Действительное причастие настоящего времени сущий, утратив глагольность, в современном русском языке выступает только как прилагательное со значением ‘настоящий, подлинный, истинный’ (сущая правда) или как существительное (всё сущее).
Цветаева употребляет слово сущий как причастие в трагедиях на античные сюжеты – «Ариадна» (ниже – пример 1) и «Федра» (пример 2) – в произведениях, изобилующих стилевыми архаизмами, в стихотворении «С этой горы, как с крыши…», где символика также связана с античной культурой – образами из произведений Гомера (пример 3). Слово с корнем -сущ– встретилось в лирических стихотворениях вне стилизации (примеры 4, 5, 6).
1. Прорицатель
‹…›
Жив! Не сожжен, а жгущ,
Бьющ – тако огнь пурпурный
Лемноса. Старец, сущ –
Сын твой! Не горстку в урне… –
(III: 623);
2. Ипполит
‹…›
Сон мне
Снился. Тмящая мне всех жен
Сущих – мать посетила сон
Мой. Живущая в мне одном
Госпожа посетила дом
Свой. Се – урна ее золе!
Дом единственный на земле
(III: 640);
3. От очевидцев скрою
В тучу! С золою съем.
…С этой горы, как с Трои
Красных – стен.
Страсти: хвала убитым,
Сущим – срам.
Так же смотрел на битву
Царь – Приам
(II: 222);
4. Шестикрылая, ра – душная.
Между мнимыми – ниц! – сущая,
Не задушена вашими тушами
Ду – ша
(II: 164);
5. Ибо в призрачном доме
Сем – призрак ты, сущий, а явь –
Я, мертвая…
(II: 183);
6. В мире, где всё –
Плесень и плющ,
Знаю: один
Ты – равносущ
Мне
(II: 238).
Примеры 1–5 обнаруживают общую закономерность: и в стилизации, и вне ее слово сущий является членом важных семантических оппозиций. Оно противопоставлено слову мертвый или его синонимам: в первом примере речь идет о мнимой смерти Тезея, в которую поверил его отец, во втором – об умершей матери Ипполита, в третьем эксплицитно выражена оппозиция убитым – сущим, в пятом – сущий – мертвая. В четвертом контексте слово сущая противопоставлено слову мнимыми, говорится, что душа осталась живой, в шестом примере равносущность героя и героини выступают в мире, где всё – плесень и плющ, т. е. оппозиция сущее – мертвое (‘неподлинное’) имеется и здесь и в целом последовательно отражена при всех употреблениях с этим вариантом корня.

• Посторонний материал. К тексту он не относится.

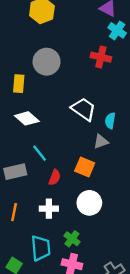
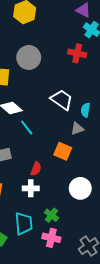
cyan line: (40, 153) -> (27, 128), moved
red semicircle: (55, 177) -> (36, 169), moved
white circle: (89, 203) -> (80, 188), moved

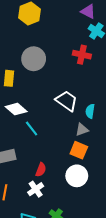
orange square: (63, 151) -> (79, 150), moved
white cross: (31, 188) -> (36, 189), turned -35
white circle: (80, 188) -> (77, 176), moved

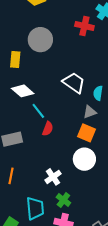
red cross: (82, 55) -> (84, 26), moved
red semicircle: (41, 170) -> (48, 129), moved
white cross: (36, 189) -> (53, 177), moved

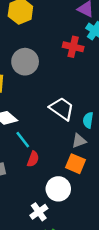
white circle: (84, 159) -> (58, 189), moved

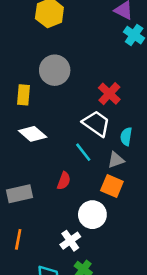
red cross: (73, 47) -> (109, 94), moved, turned 30
cyan line: (23, 140) -> (83, 152), moved

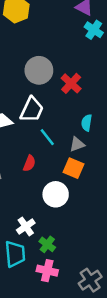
gray circle: (55, 70) -> (39, 70), moved
white trapezoid: (96, 124) -> (32, 110), moved, turned 80
white cross: (70, 241) -> (26, 227), moved

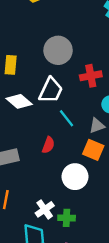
red cross: (71, 83) -> (91, 76), moved, turned 36
green cross: (47, 244) -> (67, 218), moved, turned -35

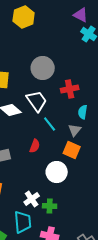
white trapezoid: (51, 90) -> (37, 101), turned -60
gray triangle: (97, 126) -> (75, 130), turned -32

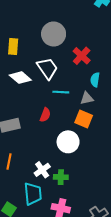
red cross: (70, 89) -> (82, 56), turned -36
cyan line: (50, 124) -> (61, 92), turned -49
gray triangle: (75, 130) -> (87, 98), turned 40

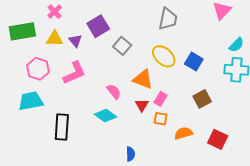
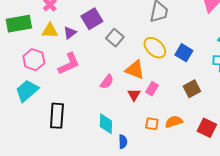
purple triangle: (75, 41) -> (70, 33), turned 32
pink semicircle: (114, 92) -> (107, 82), turned 77
cyan trapezoid: (31, 101) -> (27, 91), turned -30
cyan diamond: (105, 116) -> (106, 124), moved, turned 55
orange square: (161, 119) -> (152, 124), moved

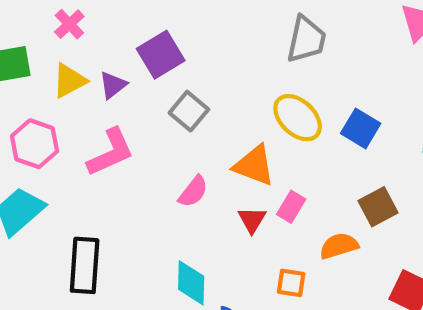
yellow triangle: (50, 31) -> (69, 81), turned -30
gray square: (115, 38) -> (189, 111), moved
orange semicircle: (174, 122) -> (339, 246), moved

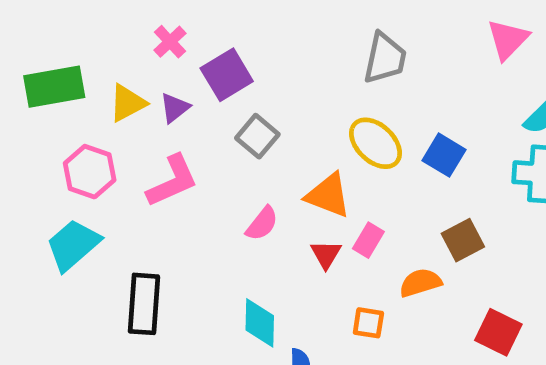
pink cross: (69, 24) -> (170, 42), moved

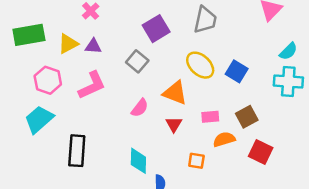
purple square: (227, 75) -> (156, 29), moved
purple triangle: (175, 108) -> (93, 46), turned 42
pink rectangle: (368, 240) -> (210, 117), moved, turned 54
red square: (498, 332) -> (261, 152), moved

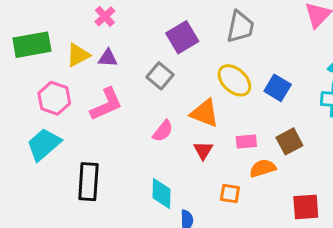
red square: (261, 152) -> (306, 207), moved, turned -30

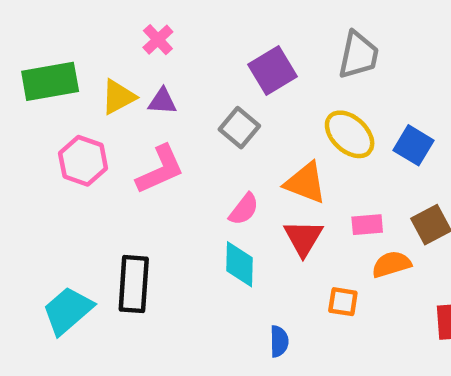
cyan trapezoid: (44, 144) -> (68, 311), moved
red triangle: (203, 150) -> (303, 238), size x1.4
cyan diamond: (161, 194) -> (239, 264), moved

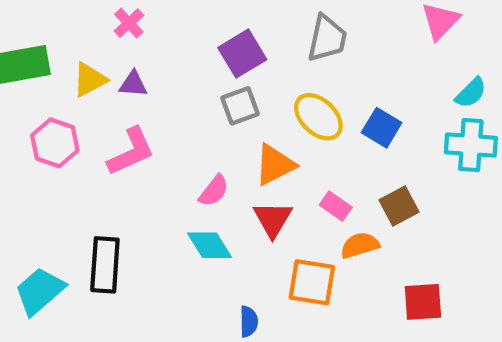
gray square: (239, 128) -> (240, 106), moved, turned 30
orange triangle: (306, 183) -> (275, 165), turned -48
pink rectangle: (367, 225) -> (336, 206), turned 40
cyan diamond: (239, 264) -> (210, 245), turned -33
orange square: (343, 302) -> (312, 282), size x1.6

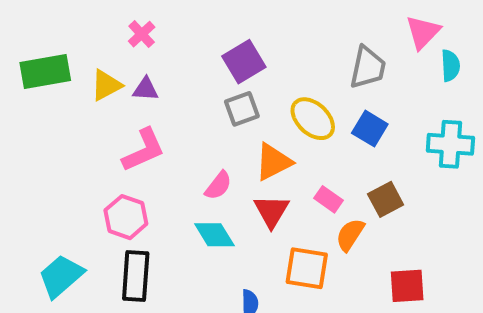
gray trapezoid: (327, 38) -> (368, 68), moved
cyan semicircle: (471, 93) -> (450, 66), moved, turned -48
pink hexagon: (55, 143) -> (126, 217), moved
orange semicircle: (360, 245) -> (350, 235), turned -40
black rectangle: (105, 265) -> (136, 276), moved

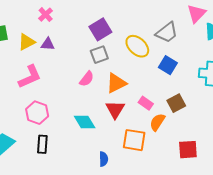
gray trapezoid: (368, 68) -> (167, 32), turned 40
yellow ellipse: (313, 119) -> (137, 46), moved
pink L-shape: (144, 150) -> (30, 77), moved
pink semicircle: (218, 186) -> (87, 79), moved
black rectangle: (136, 276) -> (42, 144), size x0.7

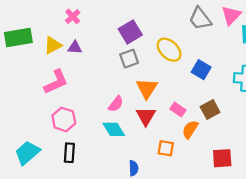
gray trapezoid: (167, 32) -> (200, 19), moved, turned 90
pink semicircle: (87, 79) -> (116, 104), moved
orange triangle: (116, 83) -> (147, 88), turned -30
orange square: (134, 140) -> (166, 148), size x0.7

Противопоставление сущий – мертвый оказывается в поэзии Цветаевой предпочтительнее противопоставления живой – мертвый: ее понятие жизни, причем вовсе не бездуховной и не обывательской, а жизни напряженной, страстной, почти всегда рангом ниже, чем понятие бытия. Исключения составляют, пожалуй, только самые ранние стихи и самые поздние – «Тоска по родине. Давно…», «О слезы на глазах!..». В эссе «Наталья Гончарова» Цветаева прямо указывает на ограниченность понятия «жить» и на абсолютный характер понятия «быть»: «Из ущелья дует. Кажется, что на конце его живет ветер, бог с надутыми щеками. Ветер – живет, может ли ветер жить, жить – это где-нибудь, а ветер везде, а везде – это быть. Но есть места с вечным ветром…» (IV: 65).
Цветаева как бы постоянно подвергает проверке смысл слова сущий, связывая его то с понятием физической жизни (примеры 1, 2, 5), то с понятием физической смерти и освобождения духа от плоти (пример 4). Так, в контексте 2 именно умершая мать Тезея – Тмящая мне всех жен / Сущих – мать посетила сон, т. е. ‘в смысле абсолютного вневременного бытия превосходящая всех живых’; в контексте 3 также утверждается превосходство убитых воинов над живыми (Страсти: хвала убитым, / Сущим – срам); в стихотворении «Душа» (пример 4) говорится об отделении души от тела, о вознесении ее «в лазурь», в этом контексте лирическая героиня и названа сущей между мнимыми, т. е. живущими. В пятом контексте предельно ясно и афористично выражена связь слова мертвая с понятием высшим по отношению к сущему как к живому.
Таким образом, слово сущий (‘настоящий, подлинный, истинный’) как исходно отражающее и в общенародном языке, и в идиостиле Цветаевой высокое понятие бытия, приобретает в ряде контекстов смысл противоположный, что определяется повышением и превышением критерия истинности в картине мира Цветаевой, для которой истина – абсолют, лежащий за гранью жизни.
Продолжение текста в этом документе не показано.